On each trial, the stimulus onset time was either 500ms or 700ms (see Figure 3.2) and each timing occurred with equal probability. The maximum reaction time (maxRT) was set to 1800ms and the direction cues stayed on the screen until maxRT was reached. At 1800ms the food stimuli were masked by grey rectangles which stayed on the screen for 500ms, as a controlled inter-trial interval (ITI). The stimuli did not disappear from the screen until maxRT was reached in order to match visual exposure time to foods for all participants. On signal trials, the black border around the target stimulus also remained on the screen until the end of the trial with the aim to reduce attentional demands associated with the quick detection of a signal while a continuous motor response was being executed.

Training practice

Training practice differed between groups: the control group received only 12 practice trials (no-signal), whereas the experimental groups completed 24 trials to account for 12 signal and 12 no-signal trials. To avoid disclosing the aims of training during practice, there were both healthy and unhealthy images for all trials (50:50). Feedback was given after every trial on the accuracy of the responses, detected slowing and/or stopping of the mouse as well as slow initiation times (<= 750ms). When the initiation time threshold was exceeded participants were presented with the instructions “It is important to start moving your mouse sooner, even if you are not entirely sure of your answer!” (cf.

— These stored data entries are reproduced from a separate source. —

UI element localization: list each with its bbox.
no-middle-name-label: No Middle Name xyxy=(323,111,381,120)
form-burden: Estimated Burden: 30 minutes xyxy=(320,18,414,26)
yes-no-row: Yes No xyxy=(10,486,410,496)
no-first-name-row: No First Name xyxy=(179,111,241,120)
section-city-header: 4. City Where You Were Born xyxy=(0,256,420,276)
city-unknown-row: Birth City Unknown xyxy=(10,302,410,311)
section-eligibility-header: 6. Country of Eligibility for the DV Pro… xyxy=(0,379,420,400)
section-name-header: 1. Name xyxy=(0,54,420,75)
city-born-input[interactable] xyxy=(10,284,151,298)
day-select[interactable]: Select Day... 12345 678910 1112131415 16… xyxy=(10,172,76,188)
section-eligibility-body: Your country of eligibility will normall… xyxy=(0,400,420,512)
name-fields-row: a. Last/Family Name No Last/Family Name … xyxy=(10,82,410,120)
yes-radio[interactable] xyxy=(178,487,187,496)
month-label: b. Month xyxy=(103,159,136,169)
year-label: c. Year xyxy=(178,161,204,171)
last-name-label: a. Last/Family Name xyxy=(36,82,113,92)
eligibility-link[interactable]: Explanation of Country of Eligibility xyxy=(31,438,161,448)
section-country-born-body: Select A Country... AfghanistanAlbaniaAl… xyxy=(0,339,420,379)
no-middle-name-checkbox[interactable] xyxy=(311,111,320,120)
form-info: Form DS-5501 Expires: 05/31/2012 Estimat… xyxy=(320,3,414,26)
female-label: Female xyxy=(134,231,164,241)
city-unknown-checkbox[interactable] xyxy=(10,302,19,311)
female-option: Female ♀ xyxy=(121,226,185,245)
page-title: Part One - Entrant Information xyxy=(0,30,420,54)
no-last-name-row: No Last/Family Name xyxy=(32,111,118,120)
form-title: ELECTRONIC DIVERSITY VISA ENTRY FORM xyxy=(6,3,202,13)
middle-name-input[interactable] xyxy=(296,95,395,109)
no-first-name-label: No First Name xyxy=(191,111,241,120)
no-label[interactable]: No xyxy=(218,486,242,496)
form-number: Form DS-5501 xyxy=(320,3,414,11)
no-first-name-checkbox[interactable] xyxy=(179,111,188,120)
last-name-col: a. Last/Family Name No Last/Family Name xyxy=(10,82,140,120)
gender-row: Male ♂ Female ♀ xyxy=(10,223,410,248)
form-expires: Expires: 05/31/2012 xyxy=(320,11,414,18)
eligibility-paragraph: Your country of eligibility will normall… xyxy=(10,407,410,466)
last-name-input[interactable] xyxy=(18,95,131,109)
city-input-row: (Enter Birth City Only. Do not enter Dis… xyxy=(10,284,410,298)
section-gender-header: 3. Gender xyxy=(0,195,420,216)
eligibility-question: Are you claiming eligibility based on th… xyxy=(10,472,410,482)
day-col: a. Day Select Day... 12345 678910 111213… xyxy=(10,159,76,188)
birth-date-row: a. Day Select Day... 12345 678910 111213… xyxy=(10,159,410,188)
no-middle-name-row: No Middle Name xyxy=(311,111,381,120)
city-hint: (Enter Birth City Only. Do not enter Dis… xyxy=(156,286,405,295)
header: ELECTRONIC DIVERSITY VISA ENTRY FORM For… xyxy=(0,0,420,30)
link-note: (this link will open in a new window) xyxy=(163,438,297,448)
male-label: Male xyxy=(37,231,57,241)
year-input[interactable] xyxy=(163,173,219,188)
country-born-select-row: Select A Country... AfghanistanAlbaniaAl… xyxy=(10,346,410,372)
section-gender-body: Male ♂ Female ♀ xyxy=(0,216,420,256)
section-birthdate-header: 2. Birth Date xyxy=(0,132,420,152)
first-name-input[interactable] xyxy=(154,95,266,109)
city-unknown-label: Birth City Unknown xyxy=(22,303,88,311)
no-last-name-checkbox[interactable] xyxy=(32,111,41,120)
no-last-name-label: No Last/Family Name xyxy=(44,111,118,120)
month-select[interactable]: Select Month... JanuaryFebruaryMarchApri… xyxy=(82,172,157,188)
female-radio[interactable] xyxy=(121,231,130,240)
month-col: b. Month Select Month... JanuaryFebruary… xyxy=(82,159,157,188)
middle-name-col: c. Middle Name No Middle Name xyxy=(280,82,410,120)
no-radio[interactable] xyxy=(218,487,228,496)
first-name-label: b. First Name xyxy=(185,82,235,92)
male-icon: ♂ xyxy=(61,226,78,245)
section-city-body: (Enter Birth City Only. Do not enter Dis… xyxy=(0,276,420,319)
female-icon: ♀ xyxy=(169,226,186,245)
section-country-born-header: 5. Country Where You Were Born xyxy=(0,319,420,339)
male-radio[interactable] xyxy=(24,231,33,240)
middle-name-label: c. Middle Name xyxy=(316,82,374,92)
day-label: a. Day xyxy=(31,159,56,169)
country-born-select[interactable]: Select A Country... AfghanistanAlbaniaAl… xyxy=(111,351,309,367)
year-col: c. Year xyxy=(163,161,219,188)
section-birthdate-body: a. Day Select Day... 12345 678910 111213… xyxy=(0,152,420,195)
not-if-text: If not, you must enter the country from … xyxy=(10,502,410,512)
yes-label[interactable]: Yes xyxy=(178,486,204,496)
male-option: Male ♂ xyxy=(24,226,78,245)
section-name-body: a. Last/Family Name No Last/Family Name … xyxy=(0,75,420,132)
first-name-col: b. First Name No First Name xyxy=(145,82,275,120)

Gillebaart, Schneider, & De Ridder, 2016). The practice blocks were repeated (maximum of three blocks) if and when the proportion of correct go responses was less than 75%. For the experimental groups, in addition to the benchmark for go responses, the practice blocks were repeated if the proportion of correct signal

responses was less than 50%. Participants were not allowed to proceed with the study if they did not meet these performance criteria for successful training practice after three practice blocks.